- **Work request**: Output only the lines below that start at the line containing "Community (87, 764)" and end at the line containing "Labor Force Data (140, 1265)", with both ends kept.

- **Exercise data**:
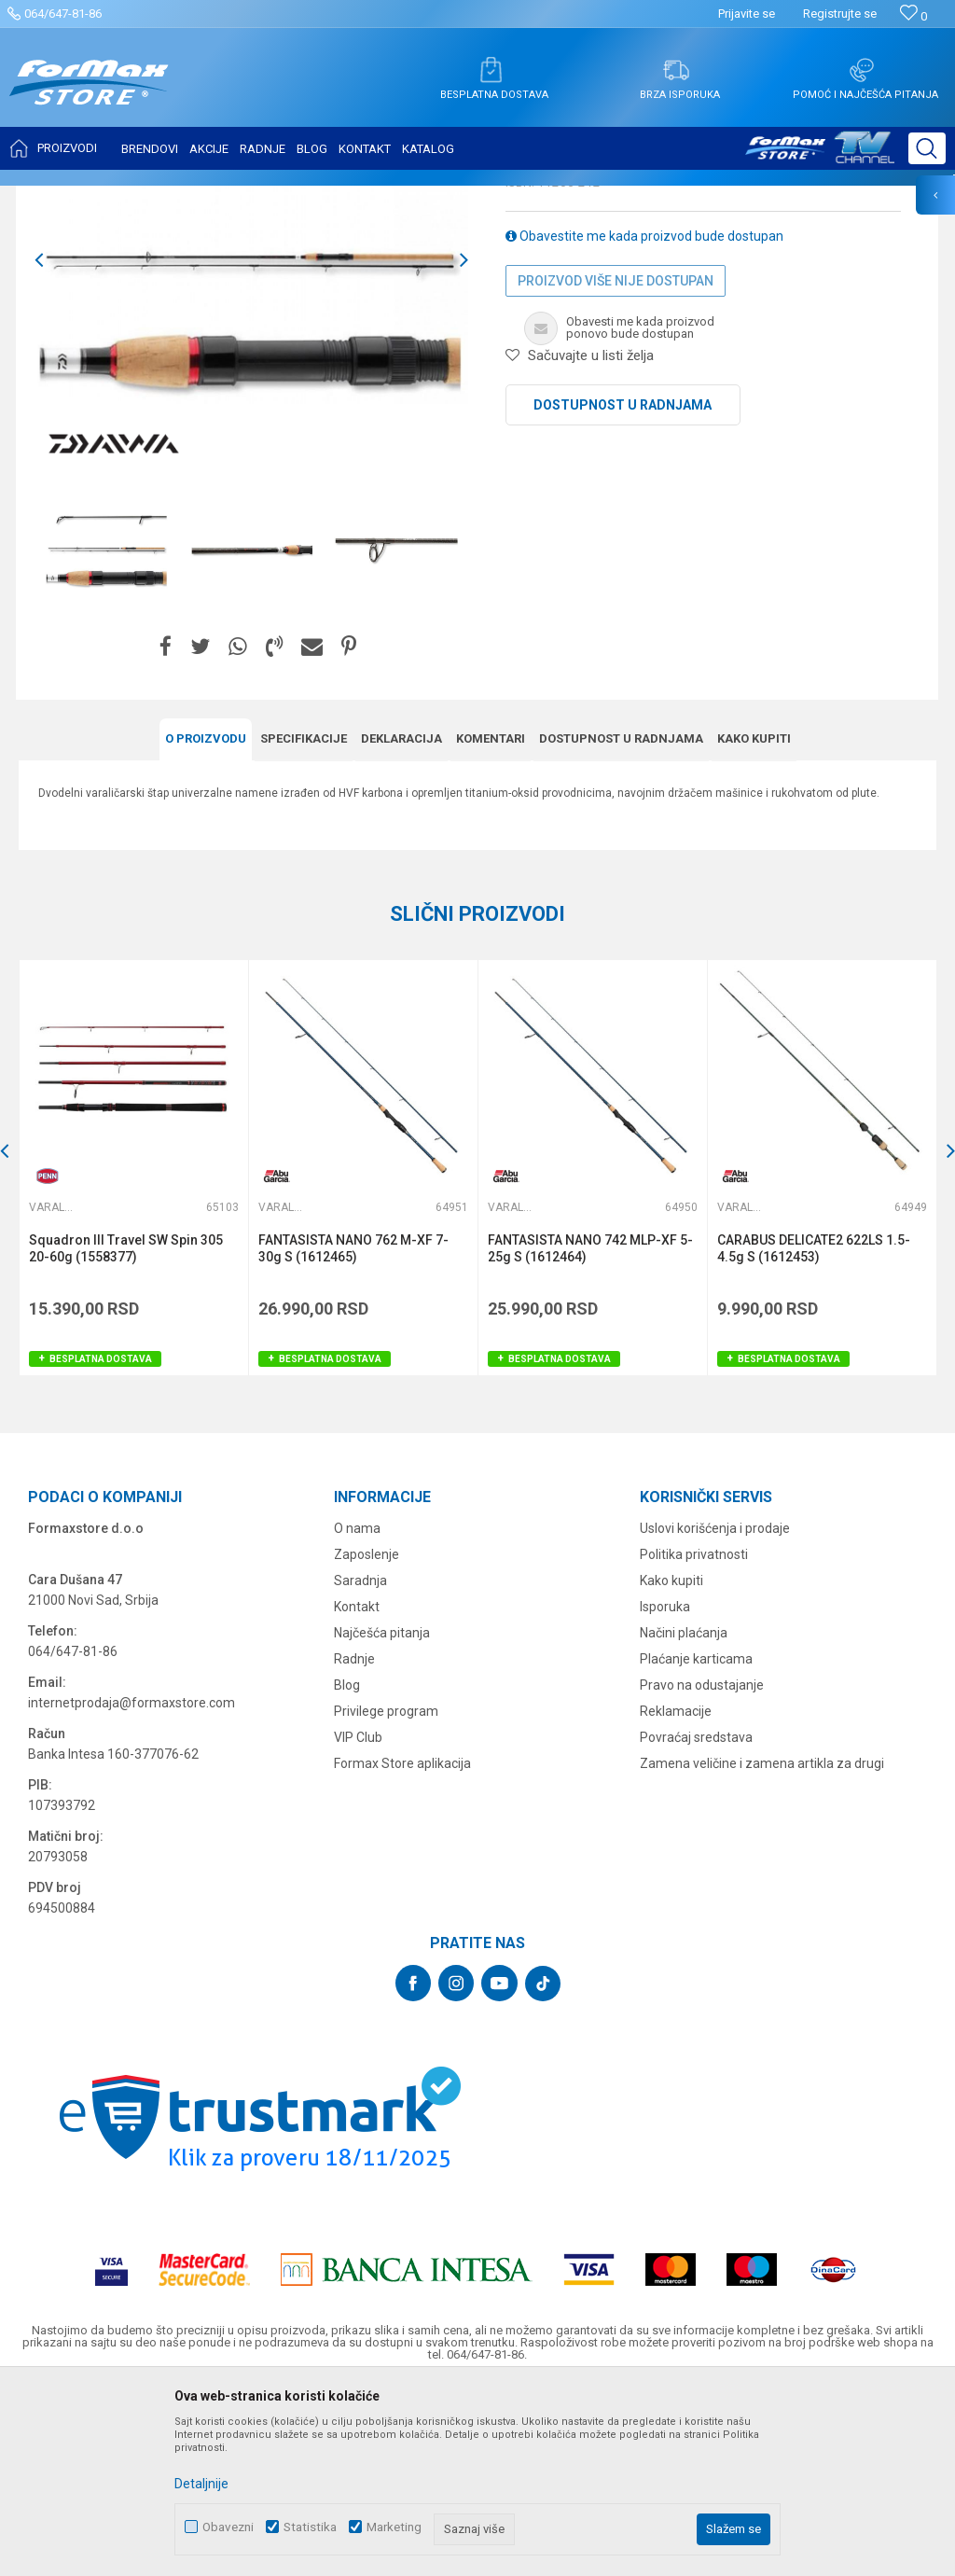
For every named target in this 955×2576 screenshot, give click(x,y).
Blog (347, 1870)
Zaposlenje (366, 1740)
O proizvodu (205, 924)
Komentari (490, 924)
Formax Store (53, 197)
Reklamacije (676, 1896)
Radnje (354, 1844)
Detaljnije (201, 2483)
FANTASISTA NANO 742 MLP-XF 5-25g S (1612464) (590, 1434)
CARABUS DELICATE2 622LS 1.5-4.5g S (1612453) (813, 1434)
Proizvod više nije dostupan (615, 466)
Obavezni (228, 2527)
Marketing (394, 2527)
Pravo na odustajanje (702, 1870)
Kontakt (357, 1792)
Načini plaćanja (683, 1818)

...

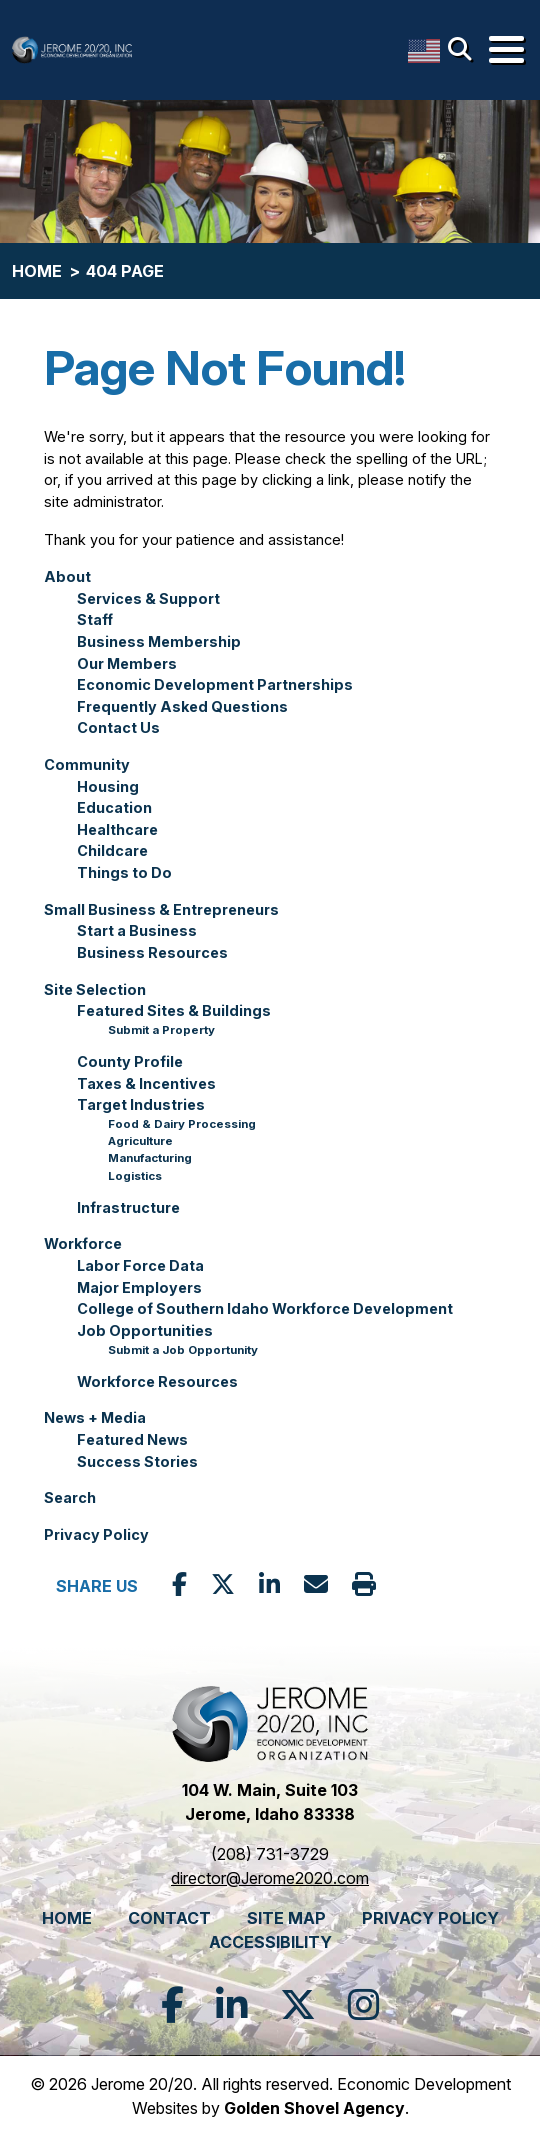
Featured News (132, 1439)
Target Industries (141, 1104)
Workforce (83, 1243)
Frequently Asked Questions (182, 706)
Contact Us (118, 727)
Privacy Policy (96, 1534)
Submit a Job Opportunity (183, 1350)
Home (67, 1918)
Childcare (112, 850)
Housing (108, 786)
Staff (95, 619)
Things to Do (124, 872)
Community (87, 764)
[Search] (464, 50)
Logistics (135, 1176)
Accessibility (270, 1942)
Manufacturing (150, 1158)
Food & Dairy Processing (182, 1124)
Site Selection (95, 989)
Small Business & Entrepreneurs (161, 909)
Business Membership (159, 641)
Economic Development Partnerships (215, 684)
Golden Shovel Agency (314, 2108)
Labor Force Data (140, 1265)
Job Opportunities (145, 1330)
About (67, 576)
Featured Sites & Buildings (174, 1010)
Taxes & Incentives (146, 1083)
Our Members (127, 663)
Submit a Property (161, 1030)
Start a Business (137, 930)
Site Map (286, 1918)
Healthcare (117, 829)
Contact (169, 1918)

---

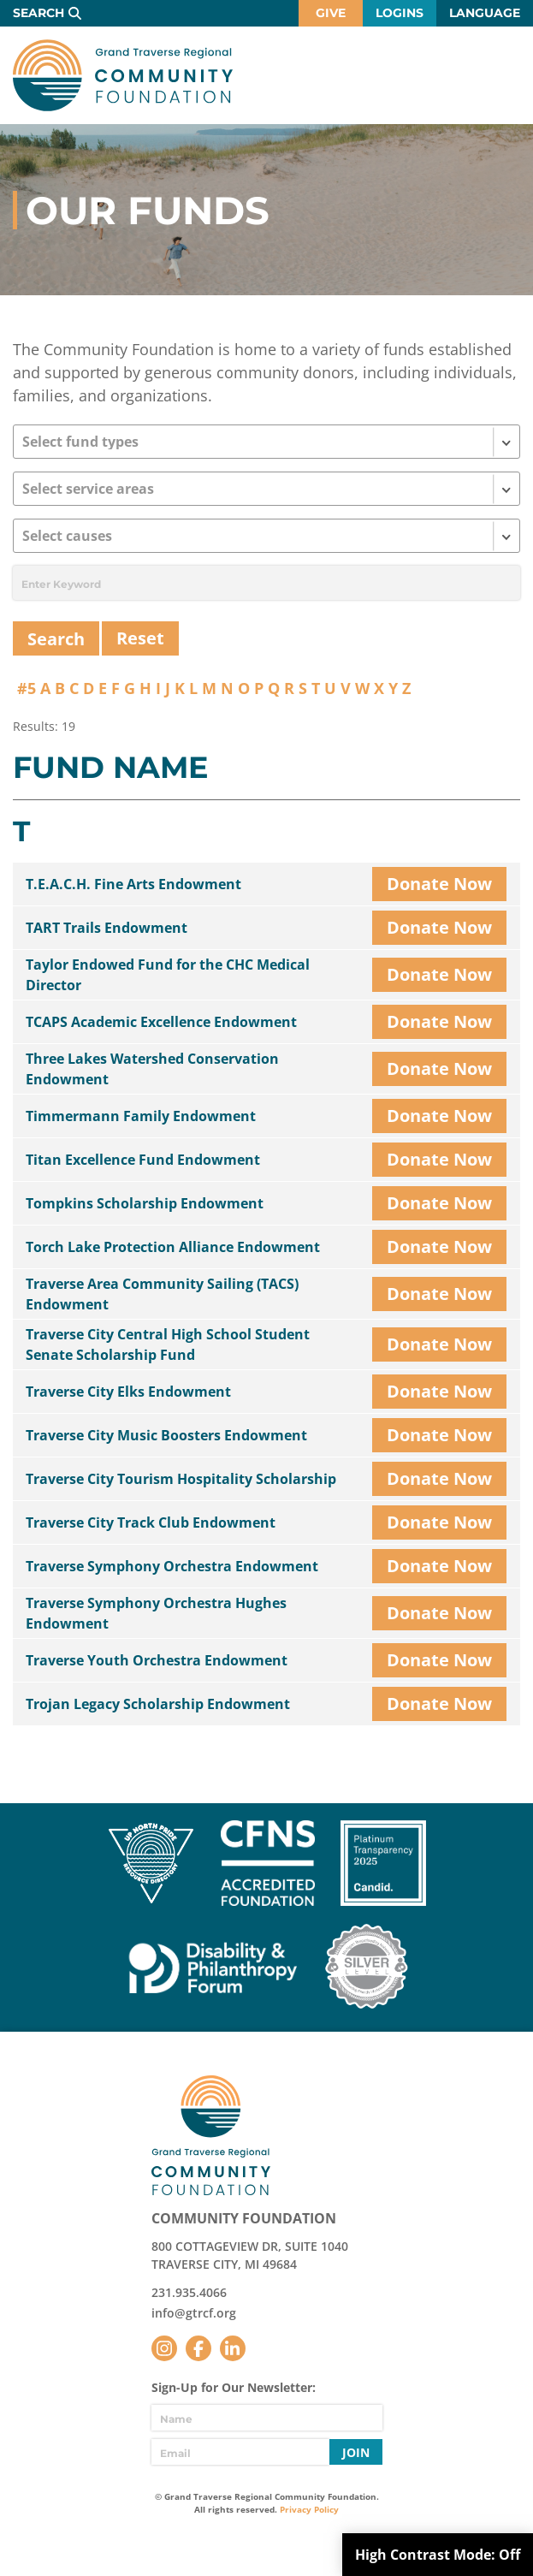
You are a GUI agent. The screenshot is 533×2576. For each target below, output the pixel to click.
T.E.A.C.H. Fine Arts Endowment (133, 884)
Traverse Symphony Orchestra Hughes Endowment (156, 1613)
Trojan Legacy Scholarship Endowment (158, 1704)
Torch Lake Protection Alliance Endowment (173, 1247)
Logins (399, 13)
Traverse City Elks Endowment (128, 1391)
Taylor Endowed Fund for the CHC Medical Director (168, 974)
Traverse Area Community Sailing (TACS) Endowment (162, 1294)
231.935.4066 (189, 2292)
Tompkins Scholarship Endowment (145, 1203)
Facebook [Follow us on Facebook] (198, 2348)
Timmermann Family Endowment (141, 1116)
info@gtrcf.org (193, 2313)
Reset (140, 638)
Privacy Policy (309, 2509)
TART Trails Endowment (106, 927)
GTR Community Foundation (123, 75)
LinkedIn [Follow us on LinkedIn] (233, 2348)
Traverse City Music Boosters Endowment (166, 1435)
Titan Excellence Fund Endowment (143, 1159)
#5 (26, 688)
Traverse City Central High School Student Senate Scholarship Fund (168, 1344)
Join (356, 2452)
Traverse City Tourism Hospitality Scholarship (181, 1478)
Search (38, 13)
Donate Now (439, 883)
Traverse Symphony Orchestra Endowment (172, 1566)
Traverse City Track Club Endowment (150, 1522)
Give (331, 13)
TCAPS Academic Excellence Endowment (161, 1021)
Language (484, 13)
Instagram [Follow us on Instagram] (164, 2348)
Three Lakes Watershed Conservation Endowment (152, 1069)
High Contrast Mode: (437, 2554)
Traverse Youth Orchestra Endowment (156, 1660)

- **Problem solution**:
Community (87, 764)
[Search] (464, 50)
Logistics (135, 1176)
Accessibility (270, 1942)
Manufacturing (150, 1158)
Food & Dairy Processing (182, 1124)
Site Selection (95, 989)
Small Business & Entrepreneurs (161, 909)
Business Membership (159, 641)
Economic Development Partnerships (215, 684)
Golden Shovel Agency (314, 2108)
Labor Force Data (140, 1265)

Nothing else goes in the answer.